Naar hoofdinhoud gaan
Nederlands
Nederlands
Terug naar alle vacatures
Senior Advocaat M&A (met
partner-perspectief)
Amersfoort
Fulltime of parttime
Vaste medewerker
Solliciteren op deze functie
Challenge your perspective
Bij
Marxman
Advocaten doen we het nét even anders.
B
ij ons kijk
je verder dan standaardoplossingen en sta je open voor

------

◆ Brief ◆
Each of the entries must be set down again exactly.

◆ Answer section ◆
Naar hoofdinhoud gaan
Nederlands
Nederlands
Terug naar alle vacatures
Senior Advocaat M&A (met
partner-perspectief)
Amersfoort
Fulltime of parttime
Vaste medewerker
Solliciteren op deze functie
Challenge your perspective
Bij
Marxman
Advocaten doen we het nét even anders.
B
ij ons kijk
je verder dan standaardoplossingen en sta je open voor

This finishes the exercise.